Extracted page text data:
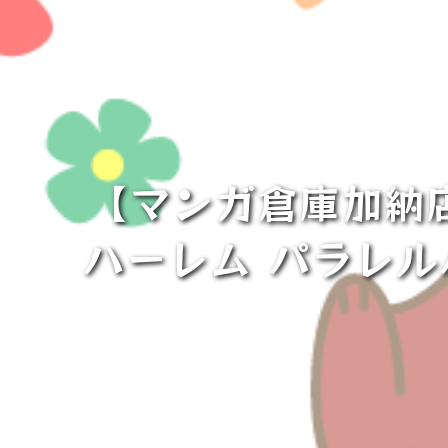
【マンガ倉庫加納
ハーレム パラレ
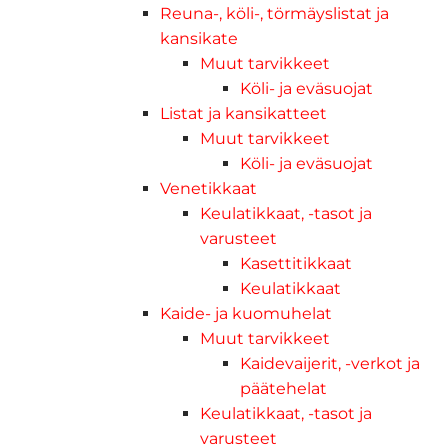
Reuna-, köli-, törmäyslistat ja
kansikate
Muut tarvikkeet
Köli- ja eväsuojat
Listat ja kansikatteet
Muut tarvikkeet
Köli- ja eväsuojat
Venetikkaat
Keulatikkaat, -tasot ja
varusteet
Kasettitikkaat
Keulatikkaat
Kaide- ja kuomuhelat
Muut tarvikkeet
Kaidevaijerit, -verkot ja
päätehelat
Keulatikkaat, -tasot ja
varusteet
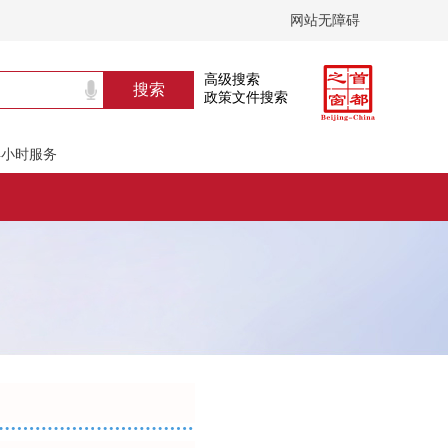
网站无障碍
高级搜索
政策文件搜索
24小时服务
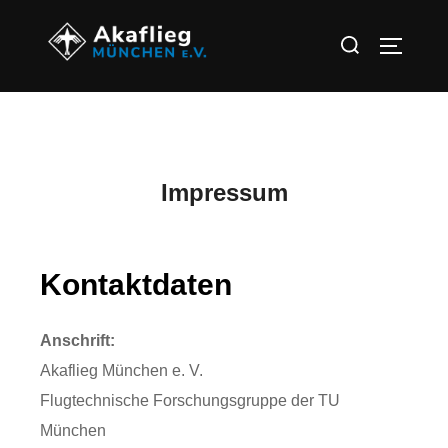
Impressum
Kontaktdaten
Anschrift:
Akaflieg München e. V.
Flugtechnische Forschungsgruppe der TU
München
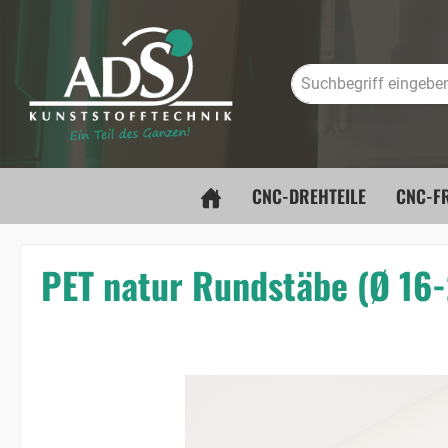
springen
Zur Hauptnavigation springen
CNC-DREHTEILE
CNC-FR
PET natur Rundstäbe (Ø 1
Bildergalerie überspringen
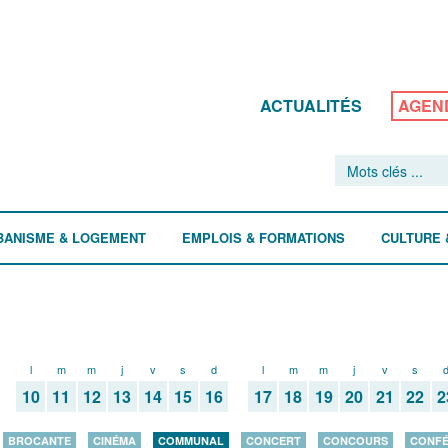
ACTUALITÉS
AGEN
BANISME & LOGEMENT
EMPLOIS & FORMATIONS
CULTURE 
l
m
m
j
v
s
d
l
m
m
j
v
s
10
11
12
13
14
15
16
17
18
19
20
21
22
2
BROCANTE
CINÉMA
COMMUNAL
CONCERT
CONCOURS
CONF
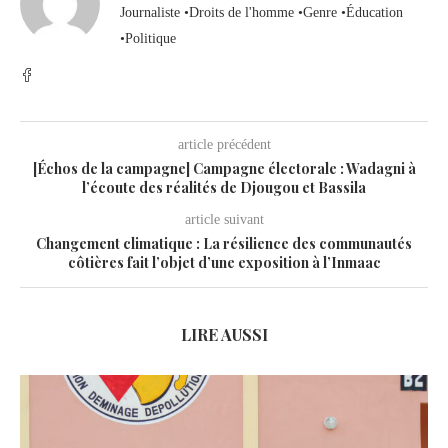
Journaliste •Droits de l'homme •Genre •Éducation
•Politique
article précédent
[Échos de la campagne] Campagne électorale : Wadagni à
l’écoute des réalités de Djougou et Bassila
article suivant
Changement climatique : La résilience des communautés
côtières fait l’objet d’une exposition à l’Inmaac
LIRE AUSSI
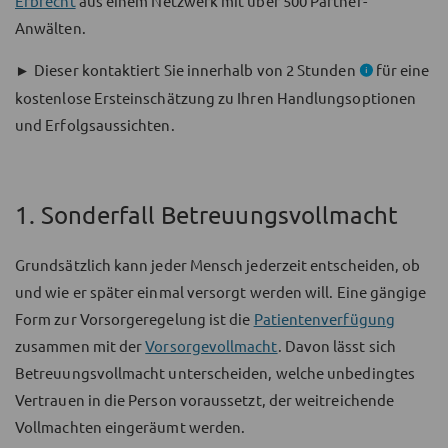
Erbrecht
aus einem Netzwerk mit über 500 Partner-
Anwälten.
►
Dieser kontaktiert Sie innerhalb von 2 Stunden
für eine
kostenlose Ersteinschätzung zu Ihren Handlungsoptionen
und Erfolgsaussichten.
1. Sonderfall Betreuungsvollmacht
Grundsätzlich kann jeder Mensch jederzeit entscheiden, ob
und wie er später einmal versorgt werden will. Eine gängige
Form zur Vorsorgeregelung ist die
Patientenverfügung
zusammen mit der
Vorsorgevollmacht
. Davon lässt sich
Betreuungsvollmacht unterscheiden, welche unbedingtes
Vertrauen in die Person voraussetzt, der weitreichende
Vollmachten eingeräumt werden.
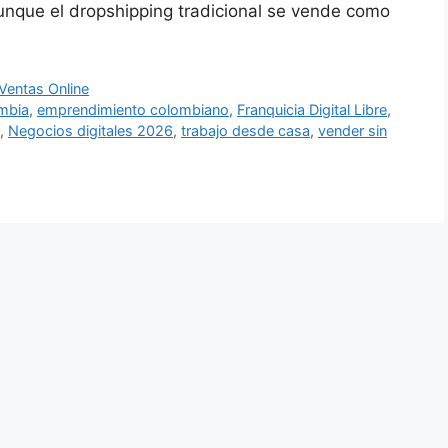
nque el dropshipping tradicional se vende como
Ventas Online
mbia
,
emprendimiento colombiano
,
Franquicia Digital Libre
,
,
Negocios digitales 2026
,
trabajo desde casa
,
vender sin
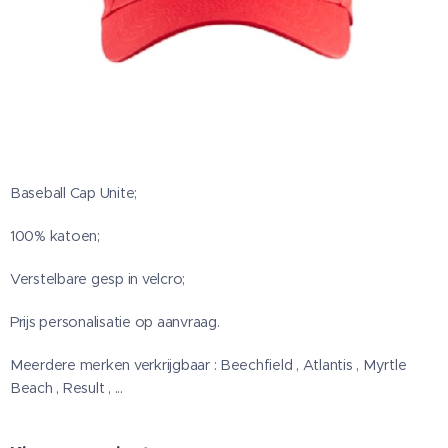
Baseball Cap Unite;
100% katoen;
Verstelbare gesp in velcro;
Prijs personalisatie op aanvraag.
Meerdere merken verkrijgbaar : Beechfield , Atlantis , Myrtle
Beach , Result , ...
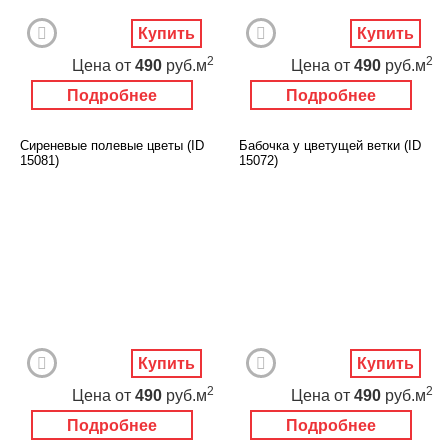
Купить
Купить
2
2
Цена
от
490
руб.м
Цена
от
490
руб.м
Подробнее
Подробнее
Сиреневые полевые цветы (ID
Бабочка у цветущей ветки (ID
15081)
15072)
Купить
Купить
2
2
Цена
от
490
руб.м
Цена
от
490
руб.м
Подробнее
Подробнее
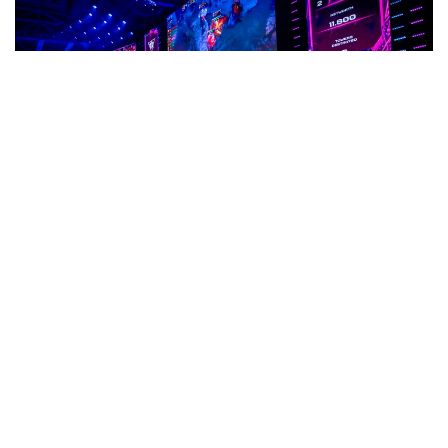
Фото: Солтан Жексенбеков/ Kazinform
После матча игрок казахстанской команды Алим
Беспаев поделился впечатлениями от игры,
рассказал о сильных сторонах коллектива
и отметил, чего команде не хватило в решающих
встречах.
Оценивая выступление команды на турнире,
Беспаев отдельно отметил атмосферу внутри
состава. По его словам, несмотря на результат,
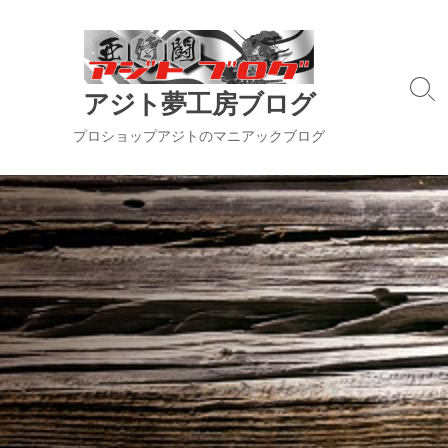
コ
ン
テ
ン
検
アジト夢工房ブログ
ツ
索
切
へ
プロショップアジトのマニアックブログ
り
ス
替
キ
え
ッ
プ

* _What you have to do_: Count how many lines of the records hold the string "отметил"; the answer is that number alone.

* _Expected answer_: 2